The data section start
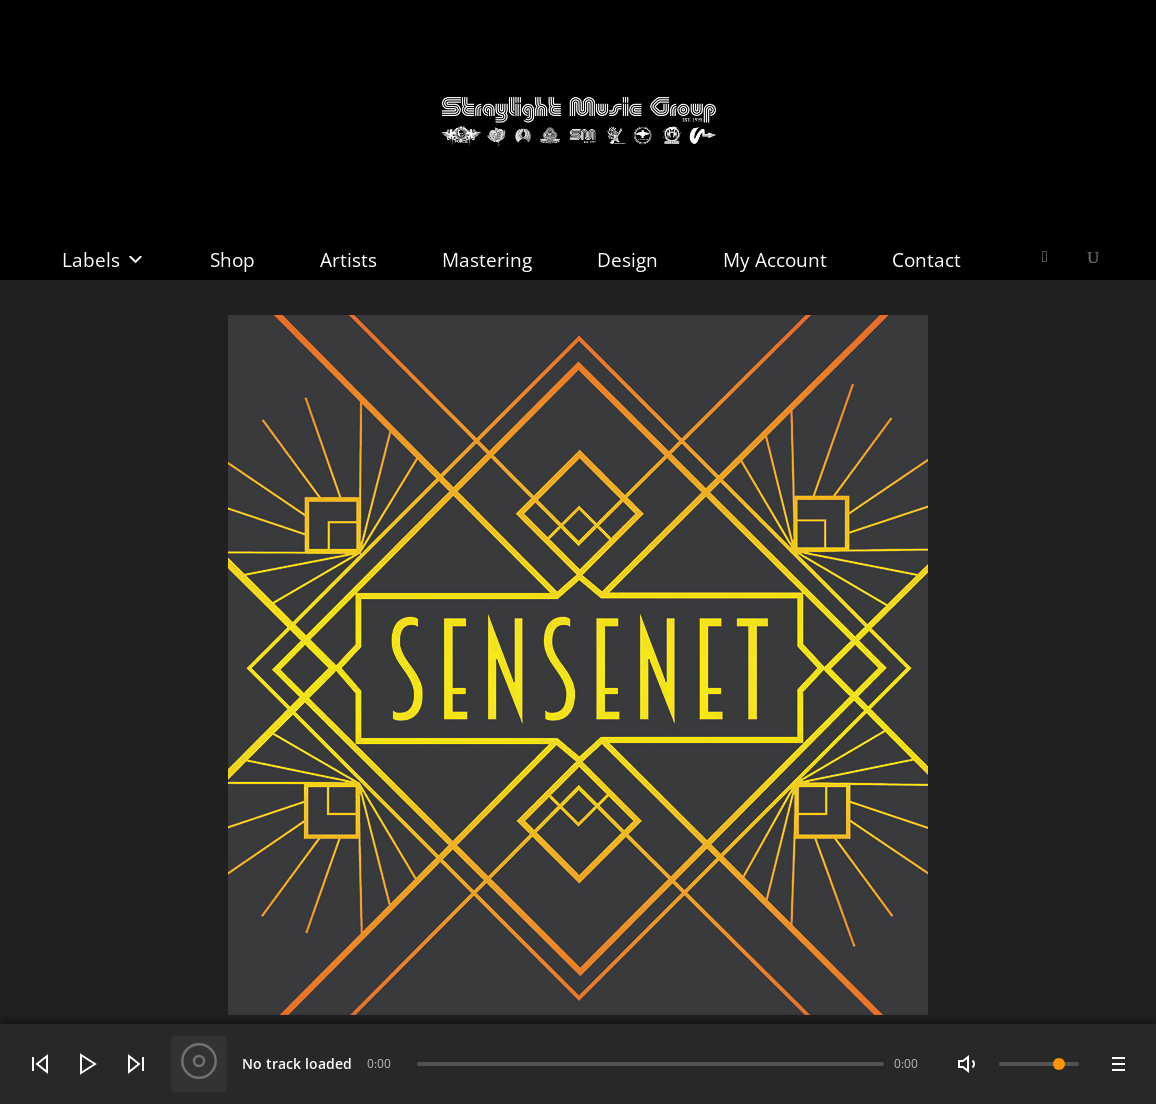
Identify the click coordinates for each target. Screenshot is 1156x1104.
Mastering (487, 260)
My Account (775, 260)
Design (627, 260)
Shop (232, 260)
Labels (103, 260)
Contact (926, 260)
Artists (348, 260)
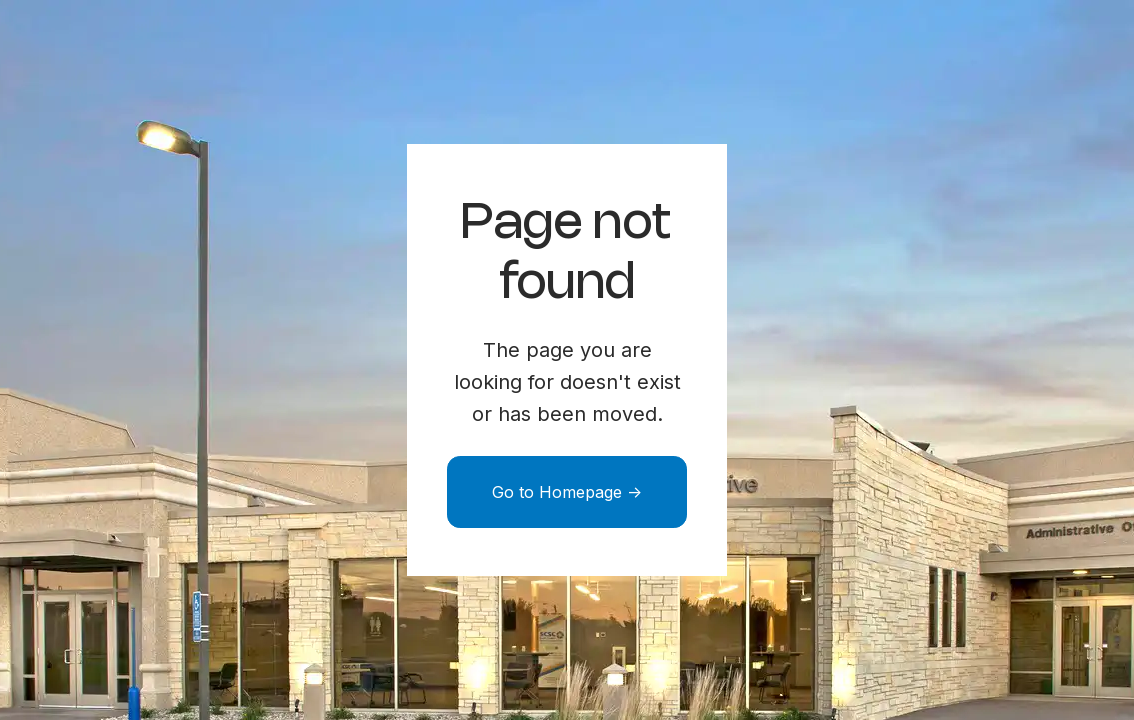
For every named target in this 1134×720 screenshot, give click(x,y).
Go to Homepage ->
The data section end
● **Action item**: Lines before the one containing "Design (627, 260)" are not wanted; write out that line and every later line through the end of the data above, exactly, without pictures.

● **Response**:
Design (627, 260)
Shop (232, 260)
Labels (103, 260)
Contact (926, 260)
Artists (348, 260)
For every named target in this 1134×720 screenshot, give click(x,y).
Go to Homepage ->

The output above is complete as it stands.